0712007 Informal Interpretation

Date:
Rule:
801.2
Staff:
Michael Verne
Response/Comments:

An exclusive distribution agreement coupled with an exclusive license to use the trademark in connection only with distributing the product is not the acquisition of an asset.

Question

From: (redacted)

Sent: Friday, December 14, 2007 8:50 AM

To: Verne, B. Michael

Subject: Re: Informal opinion 0612002

Mike:

Following up on the attached email, what's the current view on an exclusive distributorship for a trademarked good (where the trademark - like (redacted) candy or (redacted) whiskey - is not used on other goods, unlike the (redacted) trademark), which almost inevitably includes giving the distributor an exclusive license to use the trademark in connection with distributing the product.

--- Original Message

From: Verne, B. Michael <MVERNE@ftc.gov>

To: (redacted).

Cc: (redacted)

Sent: Wed Nov 28 09:27:13 2007

Subject: RE: Informal opinion 0612002

I obviously don't remember the details of the discussion from a year ago, but we have taken the position that an exclusive license for a trademark to be used for marketing a particular product or products is not an acquisition of an asset. For example, an exclusive license to use the (redacted) trademark on stadium seats, but the licensor would still be selling "exclusive" licenses to a wide variety of other product (cups, bobble-heads, etc) manufacturers. That type of arrangement can be differentiated from an exclusive license to a patent for a particular field of use. For example, an exclusive license for a patent used to manufacture, market and distribute a drug for veterinary use only, where the licensor retains all rights to the patent for human use, which would be considered an acquisition of assets. If an exclusive license for a trademark gives the licensee all rights to use of the trademark, then it would be treated the same as an acquisition of the trademark and would be considered an acquisition of assets.

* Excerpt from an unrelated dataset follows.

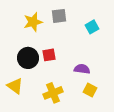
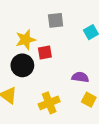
yellow star: (33, 22) -> (26, 40), moved
red square: (49, 55) -> (45, 52), moved

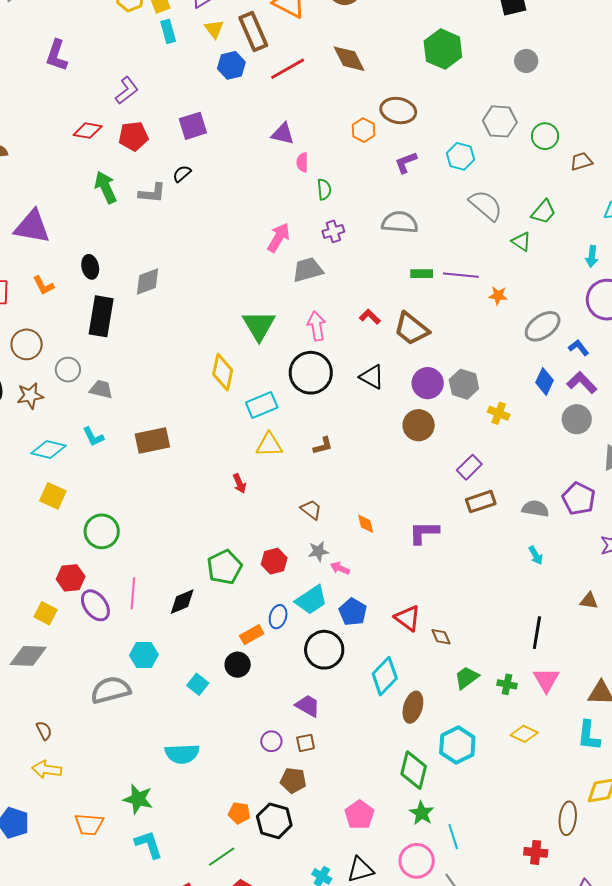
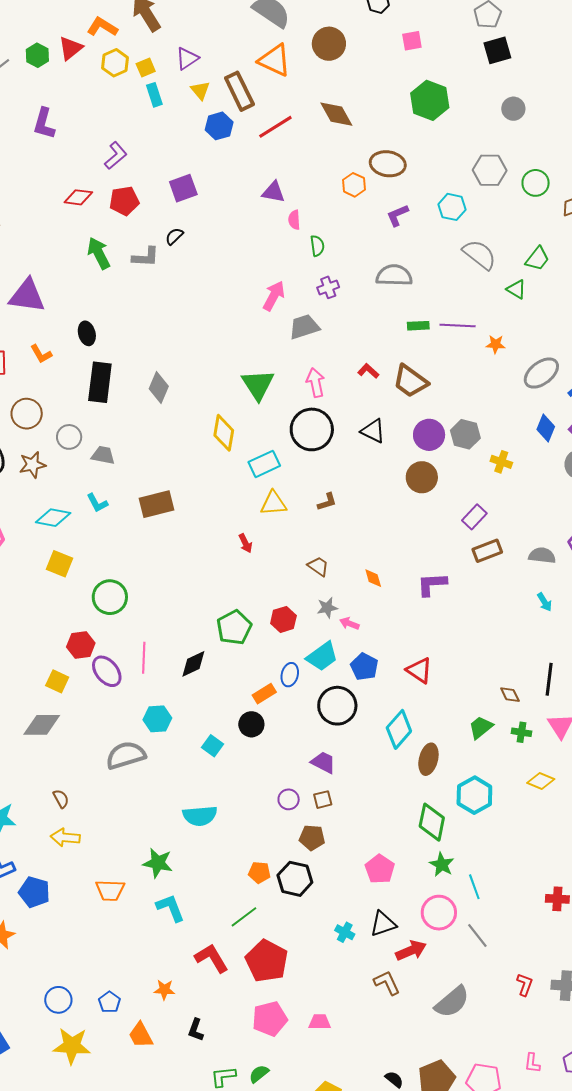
gray diamond: (148, 282) -> (159, 388), moved, turned -44
brown diamond: (441, 637) -> (510, 695), moved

Give me a call if you want to discuss.

--- Original Message

From: (redacted)

Sent: Tuesday, November 27, 2007 7:55 PM

To: Verne, B. Michael

Cc: (redacted)

Subject: Informal opinion 0612002

Mike:

I'm confused by the attached informal opinion in which you are described as agreeing that the grant of an exclusive trademark license is not an asset acquisition for HSR purposes. I had thought that the clear rule, as described in Interpretation 27 in the current edition of the Premerger Notification Practice Manual was that "the grant of an exclusive intellectual property license is the transfer of an asset to the licensee." I'm aware that 27 says that "the grant of marketing and distribution rights" is not an asset acquisition, but I had understood that to refer to a grant of only marketing and distribution rights alone, without an accompanying license of the trademark rights. The attached opinion appears to say that any trademark agreement is merely an unreportable grant of marketing and distribution rights. But I'm quite sure that the PNO has advised us that we had to file for a number of exclusive trademark licenses and has accepted such filings. What's the answer?

Thanks.


About Informal Interpretations

Informal interpretations provide guidance from previous staff interpretations on the applicability of the HSR rules to specific fact situations. You should not rely on them as a substitute for reading the Act and the Rules themselves. These materials do not, and are not intended to, constitute legal advice.